It did get a lot more serious later, as Allahpundit noted already, when it turned into an accusation of attempted rape. That allegation oddly had never been raised before despite Kavanaugh’s high profile over the last twenty years, not even when Senate Democrats tried to stall his appointment to the appellate bench for three years from 2003-6. Even now, the alleged victim won’t corroborate it and wanted to drop it, and the two men involved both deny it ever happened. There isn’t any other evidence to support it, which is why Feinstein likely wanted to sit on it until her colleagues forced it out into the open.

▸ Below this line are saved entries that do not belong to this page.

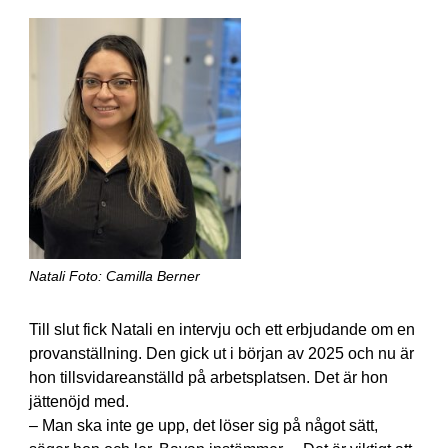
Natali Foto: Camilla Berner
Till slut fick Natali en intervju och ett erbjudande om en
provanställning. Den gick ut i början av 2025 och nu är
hon tillsvidareanställd på arbetsplatsen. Det är hon
jättenöjd med.
– Man ska inte ge upp, det löser sig på något sätt,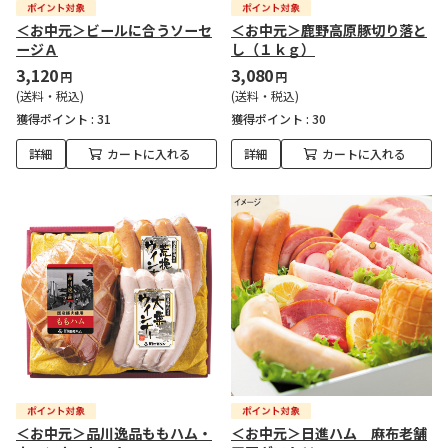
＜お中元＞ビールに合うソーセ
＜お中元＞鹿野高原豚切り落と
ージＡ
し（１ｋｇ）
3,120
3,080
円
円
(送料・税込)
(送料・税込)
獲得ポイント :
31
獲得ポイント :
30
詳細
カートに入れる
詳細
カートに入れる
＜お中元＞品川逸品ももハム・
＜お中元＞日進ハム 麻布老舗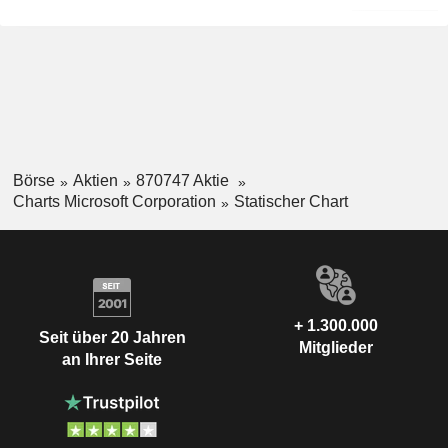
Börse
Aktien
870747 Aktie
Charts Microsoft Corporation
Statischer Chart
+ 1.300.000
Seit über 20 Jahren
Mitglieder
an Ihrer Seite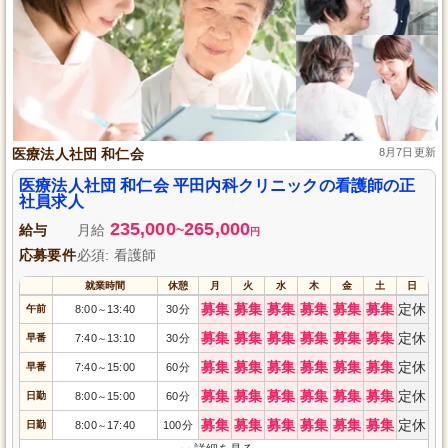
医療法人社団 和仁会
8月7日更新
医療法人社団 和仁会 平田内科クリニックの看護師の正
社員求人
235,000
265,000
給与
月給
~
円
応募要件
必須: 看護師
就業時間
休憩
月
火
水
木
金
土
日
募集
募集
募集
募集
募集
募集
定休
午前
8:00
13:40
30分
～
募集
募集
募集
募集
募集
募集
定休
早番
7:40
13:10
30分
～
募集
募集
募集
募集
募集
募集
定休
早番
7:40
15:00
60分
～
募集
募集
募集
募集
募集
募集
定休
日勤
8:00
15:00
60分
～
募集
募集
募集
募集
募集
募集
定休
日勤
8:00
17:40
100分
～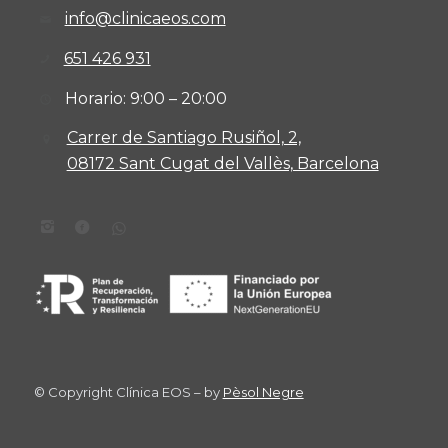
info@clinicaeos.com
651 426 931
Horario: 9:00 – 20:00
Carrer de Santiago Rusiñol, 2,
08172 Sant Cugat del Vallès, Barcelona
© Copyright Clínica EOS – by
Pèsol Negre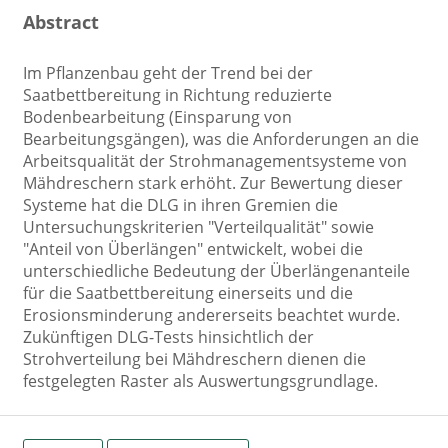
Abstract
Im Pflanzenbau geht der Trend bei der
Saatbettbereitung in Richtung reduzierte
Bodenbearbeitung (Einsparung von
Bearbeitungsgängen), was die Anforderungen an die
Arbeitsqualität der Strohmanagementsysteme von
Mähdreschern stark erhöht. Zur Bewertung dieser
Systeme hat die DLG in ihren Gremien die
Untersuchungskriterien "Verteilqualität" sowie
"Anteil von Überlängen" entwickelt, wobei die
unterschiedliche Bedeutung der Überlängenanteile
für die Saatbettbereitung einerseits und die
Erosionsminderung andererseits beachtet wurde.
Zukünftigen DLG-Tests hinsichtlich der
Strohverteilung bei Mähdreschern dienen die
festgelegten Raster als Auswertungsgrundlage.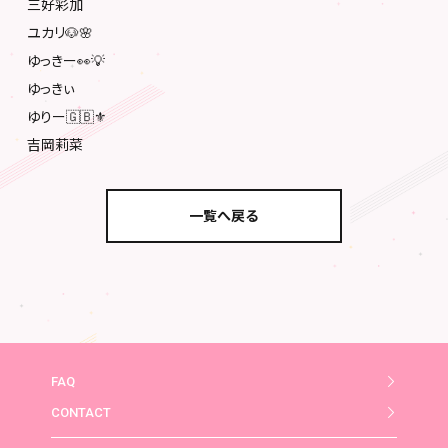
三好彩加
ユカリ🐶🌸
ゆっきー👀💡
ゆっきぃ
ゆりー🇬🇧⚜️
吉岡莉菜
一覧へ戻る
FAQ
CONTACT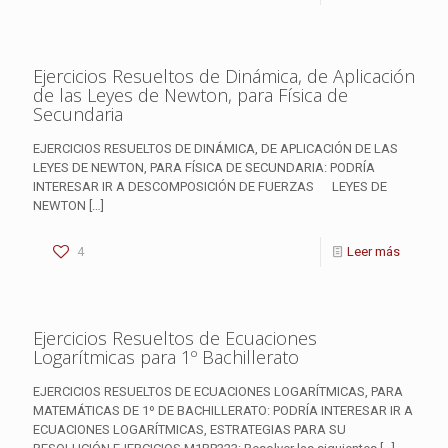
Ejercicios Resueltos de Dinámica, de Aplicación
de las Leyes de Newton, para Física de
Secundaria
EJERCICIOS RESUELTOS DE DINÁMICA, DE APLICACIÓN DE LAS
LEYES DE NEWTON, PARA FÍSICA DE SECUNDARIA: PODRÍA
INTERESAR IR A DESCOMPOSICIÓN DE FUERZAS LEYES DE
NEWTON
[…]
4
Leer más
Ejercicios Resueltos de Ecuaciones
Logarítmicas para 1º Bachillerato
EJERCICIOS RESUELTOS DE ECUACIONES LOGARÍTMICAS, PARA
MATEMÁTICAS DE 1º DE BACHILLERATO: PODRÍA INTERESAR IR A
ECUACIONES LOGARÍTMICAS, ESTRATEGIAS PARA SU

If an uncorroborated anonymous allegation of a crime from 1982 qualifies as a reason to prevent someone from public service, what about an actual crime on the record from 1998? When will Senate Democrats meet to discuss the danger Beto O’Rourke poses to the dignity of federal office?
State and local police reports obtained by the Chronicle and Express-News show that O’Rourke was driving drunk at what a witness called “a high rate of speed” in a 75 mph zone on Interstate 10 about a mile from the New Mexico border. He lost control and hit a truck, sending his car careening across the center median into oncoming lanes. The witness, who stopped at the scene, later told police that O’Rourke had tried to drive away from the scene.
O’Rourke recorded a 0.136 and 0.134 on police breathalyzers, above a blood-alcohol level of 0.10, the state legal limit at the time. He was arrested at the scene and charged with DWI, but completed a court-approved diversion program and had the charges dismissed.
This happened in 1998, not 1982. O’Rourke was 26 years old at the time, not 17, and drank so much to excess that he was nearly twice as drunk as today’s DWI limits. He could have killed someone, and it likely that he came close to doing so by going into oncoming traffic. Furthermore, he tried to flee from the scene as an adult rather than face the music, but didn’t manage to do so successfully. And that’s no smear, no anonymous allegation — it’s a matter of public record.
O’Rourke claims he’s atoned and matured since then. I’d certainly say that was a possibility or even a strong likelihood, especially since I believe in redemption and O’Rourke has managed to keep his record clean since. But those were choices O’Rourke made as an adult, and potentially fatal choices, not a failure of teenage judgment. If Democrats argue that an established 20-year-old crime is immaterial to the election because of the passage of time, and furthermore that Beto’s better qualified than Ted Cruz to judge who should get appointed to the bench even with that crime on the record, then a sudden unsubstantiated allegation about a 36-year-old incident that may never have happened at all has to have much less to say about the person getting appointed to the bench.
And if Senate Democrats want to keep pressing that allegation against Kavanaugh, then they need to answer for Beto O’Rourke. At this point, even a double standard would be an improvement over none at all.